AKP-MHP iktidarının politikaları sonucu büyük krizin yaşadığı Türkiye'de bütçe genel olarak savaşa akarken hükümet bununla övünüyor. Türkiye toplumu derin bir ekonomik kriz yaşıyor ve geçim derdi ile açlık sınırı ülkenin temel gündemi haline geldi. Günden güne gıdadan elektriğe, doğal gazdan birçok ürüne zam gelirken, işçi ve kamu emekçilerinin aldıkları maaş da zamlar karşısında erimiş durumda. Türk-İş’in açıkladığı Haziran ayı açlık ve yoksulluk sınırı verilerine göre, dört kişilik bir ailenin açlık sınırı 6 bin 391 TL, yoksulluk sınırı ise 20 bin 818 TL’ye ulaştı. Türk-İş’in verilerini açıkladığı haftada, AKP lideri ve Türk Cumhurbaşkanı Erdoğan da asgari ücret ile çalışan emekçilerin maaşlarına yüzde 30 zam yapıldığını ve net 5 bin 500 lira olarak belirlendiğini bir müjde gibi açıkladı. Erdoğan’ın açıkladığı asgari ücret tutarı açlık sınırının altında kalırken, asgari ücret rakamının açıklandığı hafta ise birçok ürüne yeniden zam gelerek Temmuz ayı bitmeden asgari ücrete getirilen zam erimiş oldu.

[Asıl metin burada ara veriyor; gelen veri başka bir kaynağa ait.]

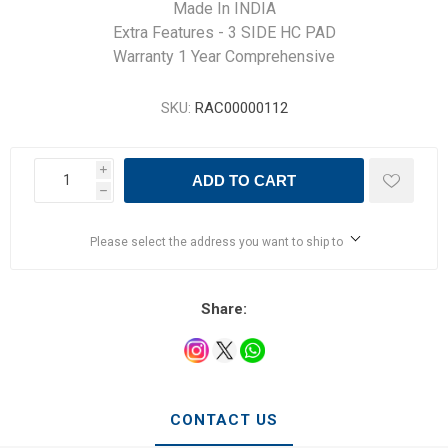
Made In INDIA
Extra Features - 3 SIDE HC PAD
Warranty 1 Year Comprehensive
SKU:
RAC00000112
i
ADD TO CART
h
Please select the address you want to ship to
Share:
CONTACT US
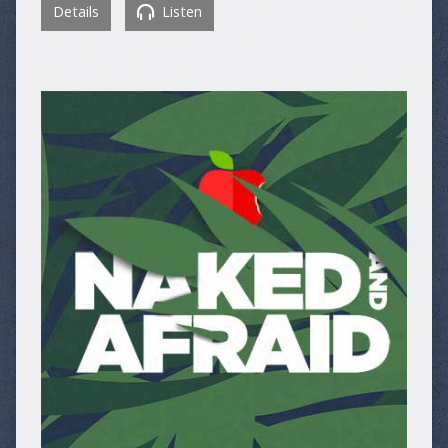
Details
Listen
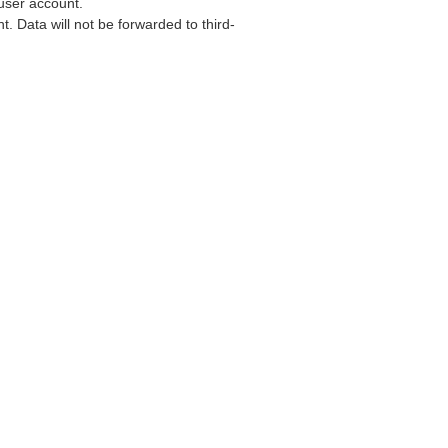
user account.
. Data will not be forwarded to third-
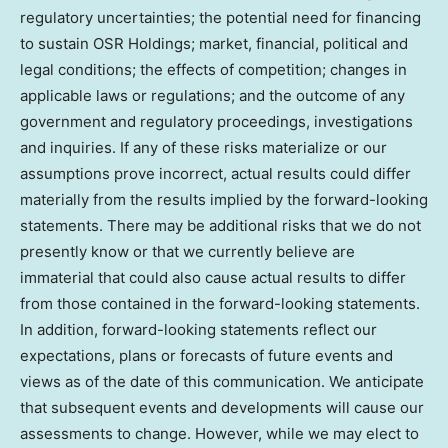
regulatory uncertainties; the potential need for financing
to sustain OSR Holdings; market, financial, political and
legal conditions; the effects of competition; changes in
applicable laws or regulations; and the outcome of any
government and regulatory proceedings, investigations
and inquiries. If any of these risks materialize or our
assumptions prove incorrect, actual results could differ
materially from the results implied by the forward-looking
statements. There may be additional risks that we do not
presently know or that we currently believe are
immaterial that could also cause actual results to differ
from those contained in the forward-looking statements.
In addition, forward-looking statements reflect our
expectations, plans or forecasts of future events and
views as of the date of this communication. We anticipate
that subsequent events and developments will cause our
assessments to change. However, while we may elect to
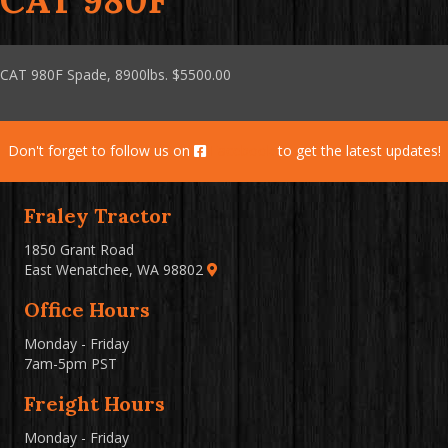
CAT 980F
CAT 980F Spade, 8900lbs. $5500.00
Don't forget to follow us on
Facebook
to get the latest updates!
Fraley Tractor
1850 Grant Road
East Wenatchee, WA 98802
Office Hours
Monday - Friday
7am-5pm PST
Freight Hours
Monday - Friday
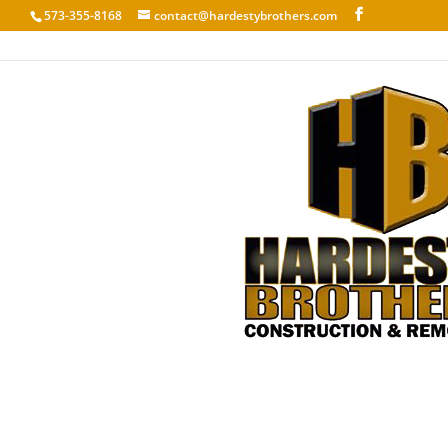
573-355-8168
contact@hardestybrothers.com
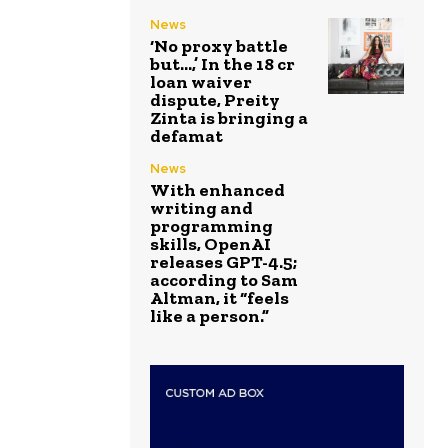
News
‘No proxy battle
but…,’ In the ₹18 cr
loan waiver
dispute, Preity
Zinta is bringing a
defamat
News
With enhanced
writing and
programming
skills, OpenAI
releases GPT-4.5;
according to Sam
Altman, it “feels
like a person.”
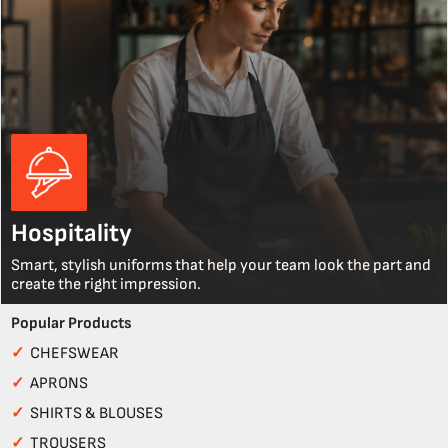
Hospitality
Smart, stylish uniforms that help your team look the part and
create the right impression.
Popular Products
✓
CHEFSWEAR
✓
APRONS
✓
SHIRTS & BLOUSES
✓
TROUSERS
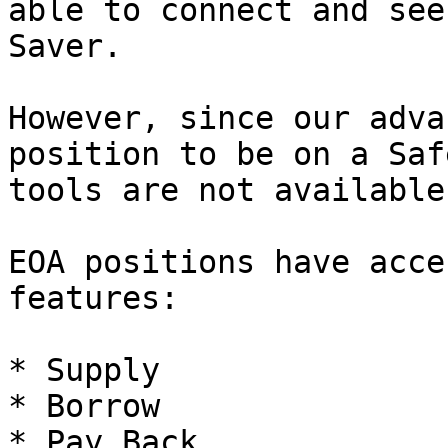
able to connect and see
Saver.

Bakanın sokaktan haberi yok

Türkiye İstatistik Kurumu'nun (TÜİK) enflasyon oranlarını yüzde 78,62 olarak açıklamasının ardından, memur ve memur emeklilerine yansıyacak enflasyon farkı da belli oldu. Buna göre memur ve memur emeklilerinin toplu sözleşmeye göre alacakları enflasyon farkı yüzde 41,69 oldu. Öte yandan Çalışma ve Sosyal Güvenlik Bakanı Vedat Bilgin ise, "Türkiye’deki açlık sınırı 3 bin 600 lira ile 4 bin lira arasındadır" açıklamasında bulundu. TÜİK verilerine göre haziranda enflasyon yıllık bazda yüzde 78,62’ye çıktı. 2022 Ocak-Haziran dönemindeki enflasyon ise yüzde 42,35 oldu. ENAG verilerine göre ise yıllık enflasyon yüzde 175,55’ken 6 aylık enflasyon ise 71,44.

Asgari ücret ve memur ve memur emeklilerine yapılan zammı ve emekçilerin yaşam koşullarını Kamu Emekçileri Sendikaları Konfederasyonu (KESK) Eş Genel Başkanı Mehmet Bozgeyik ile konuştuk.

İktidarın hem memurlar için açıkladığı zam oranları hem de asgari ücret kimseyi memnun etmedi. Emekçiler bu rakamlarla geçinebilecek mi?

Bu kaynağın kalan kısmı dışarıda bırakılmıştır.